# What you have to do
For every record that follows, write out the text exactly and omit the picture, if one is present.

Content starts

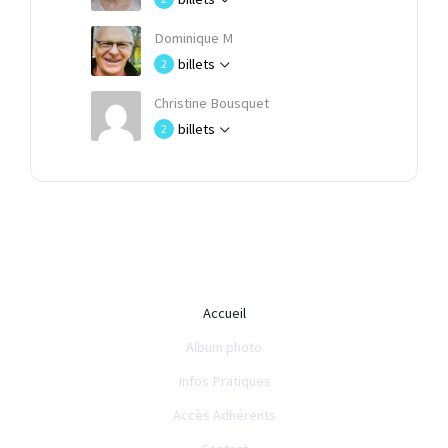
Dominique M
billets
2
Christine Bousquet
billets
2
Accueil
Album photo
Infos Pratiques
Accès Adhérents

Content ends

# Task solution
Dominique M
billets
2
Christine Bousquet
billets
2
Accueil
Album photo
Infos Pratiques
Accès Adhérents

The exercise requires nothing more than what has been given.